I was about ready to give up with the 20th century when I found Poulenc’s Cello Sonata, composed in 1948. Poulenc chooses not to give the first movement a key signature, but rather a tonal centre of E. We are treated to fabulous four-bar phrases which wander very far – but always find their way back to E. The balance and resolution of this melody takes us back to Haydn, yet the angularity and chromatic spice might take us more towards a less comfortable Webern. Poulenc walks the line between classical and modern again in how he dabbles in traditional ‘sonata form’ enough to keep the music structured and palatable, whilst discarding the formalities of the classical tonal map. I find respite in Poulenc’s use of classical structure, yet he maintains enough modern cheekiness in his use of dissonance to anchor us firmly this side of 1900.

To me, it was surprising to see so many musical fingerprints peppered over this short stretch of music – since the premiere of Stravinsky’s The Rite of Spring which sparked a riot, the 20th century tended to see factions frequently form around distinct musical preferences. Yet, I find that Poulenc’s willingness to splice such diverse musical styles together is what makes this sonata so appetising.

As one of Les six, a group of composers emerging in the 1920s who refused to stick to any specific musical creed, Poulenc originally composed in an exclusively light-hearted style: but after a religious awakening, his music became somewhat more serious. We see this in the second movement, a Cavatine with a sensitive yet powerful cello melody. The use of Cavatine here is noteworthy, as this is a term usually reserved for vocal music, connoting a simple song without repeats. But again, Poulenc stretches classical elements to achieve the impression of the cello lamenting mournfully.

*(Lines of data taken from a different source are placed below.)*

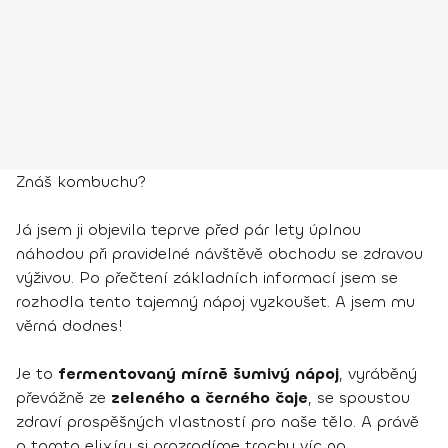
Znáš kombuchu?
Já jsem ji objevila teprve před pár lety úplnou
náhodou při pravidelné návštěvě obchodu se zdravou
výživou. Po přečtení základních informací jsem se
rozhodla tento tajemný nápoj vyzkoušet. A jsem mu
věrná dodnes!
Je to
fermentovaný mírně šumivý nápoj
, vyráběný
převážně ze
zeleného a černého čaje
, se spoustou
zdraví prospěšných vlastností pro naše tělo. A právě
o tomto elixíru si prozradíme trochu víc na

His playful side returns in the Scherzo-like third movement entitled Ballabile,
this time a term drawn from ballets. The fourth movement gives us a taste of Poulenc’s whimsical and sinister sides simultaneously, oscillating in tonality frequently. Undoubtedly, there is plenty for musicians of all tastes to find across the four movements.

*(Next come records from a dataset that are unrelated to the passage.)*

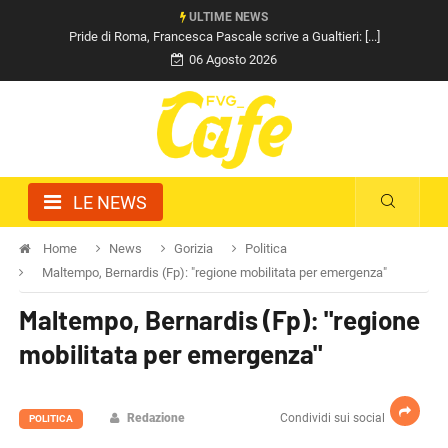
ULTIME NEWS
Pride di Roma, Francesca Pascale scrive a Gualtieri: [...]
06 Agosto 2026
LE NEWS
Home
News
Gorizia
Politica
Maltempo, Bernardis (Fp): "regione mobilitata per emergenza"
Maltempo, Bernardis (Fp): "regione
mobilitata per emergenza"
Redazione
Condividi sui social
POLITICA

Poulenc’s brilliance in this particular sonata is his ability not to take himself too seriously. He casts aside the compulsions of his contemporaries to tie his musical identity tightly to one style at the expense of others, cherry-picking the musical trademarks he wants. And he succeeds triumphantly: this is a beautiful sonata worth navigating towards if you find yourself at sea amid so much 20th century music. For me, the message to take from this sonata is to write the music that pleases you.